Page-level text extractions
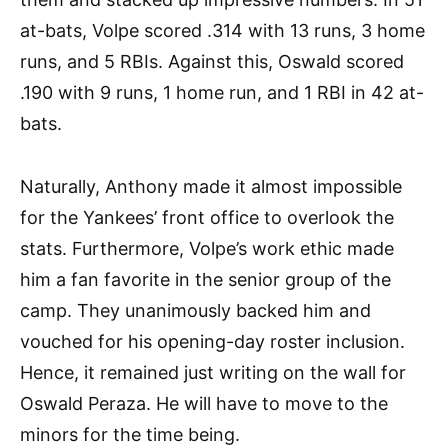
at-bats, Volpe scored .314 with 13 runs, 3 home
runs, and 5 RBIs. Against this, Oswald scored
.190 with 9 runs, 1 home run, and 1 RBI in 42 at-
bats.
Naturally, Anthony made it almost impossible
for the Yankees’ front office to overlook the
stats. Furthermore, Volpe’s work ethic made
him a fan favorite in the senior group of the
camp. They unanimously backed him and
vouched for his opening-day roster inclusion.
Hence, it remained just writing on the wall for
Oswald Peraza. He will have to move to the
minors for the time being.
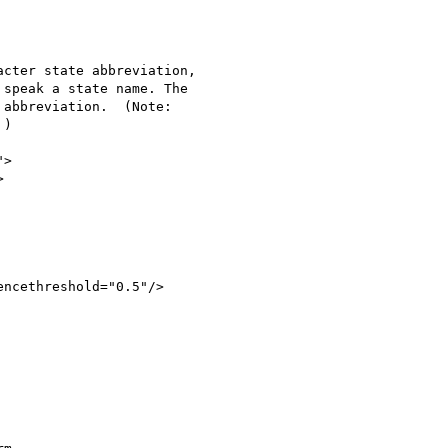
cter state abbreviation,

speak a state name. The

abbreviation.  (Note:

)

>



ncethreshold="0.5"/>
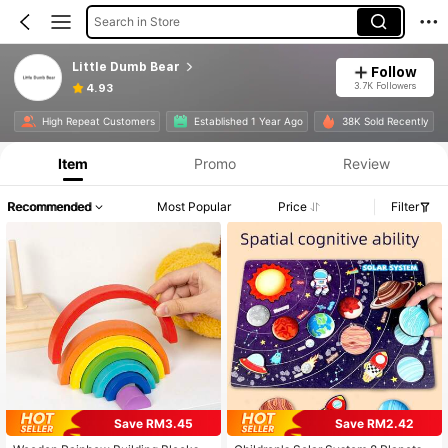
Search in Store
Little Dumb Bear
Follow
3.7K Followers
4.93
High Repeat Customers
Established 1 Year Ago
38K Sold Recently
Item
Promo
Review
Recommended
Most Popular
Price
Filter
Save RM3.45
Save RM2.42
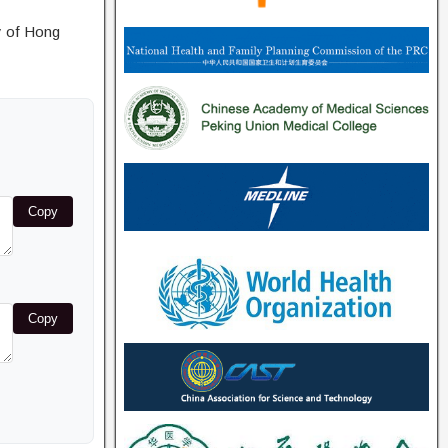
y of Hong
Copy
Copy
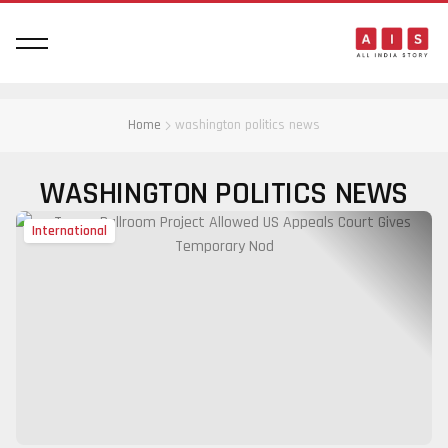
Home
washington politics news
WASHINGTON POLITICS NEWS
International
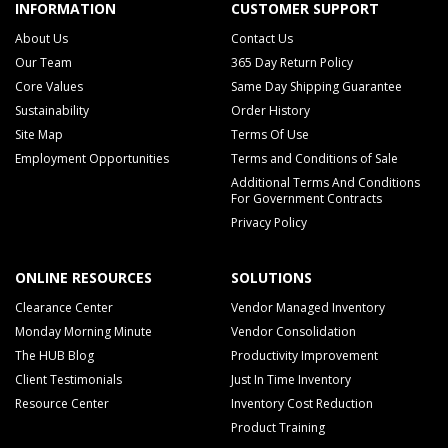
INFORMATION
CUSTOMER SUPPORT
About Us
Contact Us
Our Team
365 Day Return Policy
Core Values
Same Day Shipping Guarantee
Sustainability
Order History
Site Map
Terms Of Use
Employment Opportunities
Terms and Conditions of Sale
Additional Terms And Conditions
For Government Contracts
Privacy Policy
ONLINE RESOURCES
SOLUTIONS
Clearance Center
Vendor Managed Inventory
Monday Morning Minute
Vendor Consolidation
The HUB Blog
Productivity Improvement
Client Testimonials
Just In Time Inventory
Resource Center
Inventory Cost Reduction
Product Training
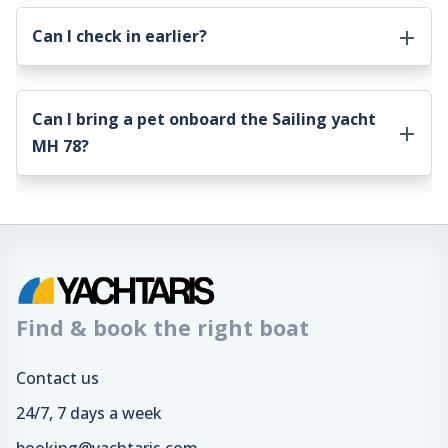
Can I check in earlier?
Can I bring a pet onboard the
Sailing yacht
MH 78
?
Find & book the right boat
Contact us
24/7, 7 days a week
booking@yachtaris.com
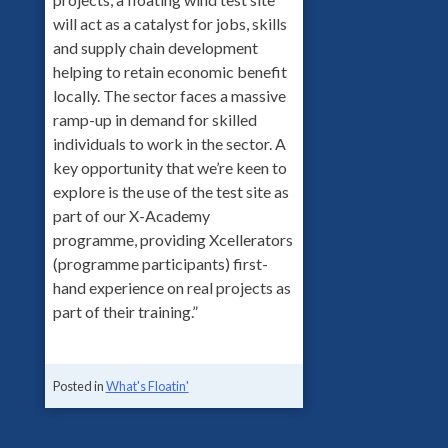
will act as a catalyst for jobs, skills
and supply chain development
helping to retain economic benefit
locally. The sector faces a massive
ramp-up in demand for skilled
individuals to work in the sector. A
key opportunity that we’re keen to
explore is the use of the test site as
part of our X-Academy
programme, providing Xcellerators
(programme participants) first-
hand experience on real projects as
part of their training.”
Posted in
What's Floatin'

● Work order: Print the entries as they stand, first line through the line holding "38K Sold Recently", with every picture removed.

● Exercise solution:
at-bats, Volpe scored .314 with 13 runs, 3 home
runs, and 5 RBIs. Against this, Oswald scored
.190 with 9 runs, 1 home run, and 1 RBI in 42 at-
bats.
Naturally, Anthony made it almost impossible
for the Yankees’ front office to overlook the
stats. Furthermore, Volpe’s work ethic made
him a fan favorite in the senior group of the
camp. They unanimously backed him and
vouched for his opening-day roster inclusion.
Hence, it remained just writing on the wall for
Oswald Peraza. He will have to move to the
minors for the time being.
cter state abbreviation,

speak a state name. The

abbreviation.  (Note:

)

>



ncethreshold="0.5"/>
Search in Store
Little Dumb Bear
Follow
3.7K Followers
4.93
High Repeat Customers
Established 1 Year Ago
38K Sold Recently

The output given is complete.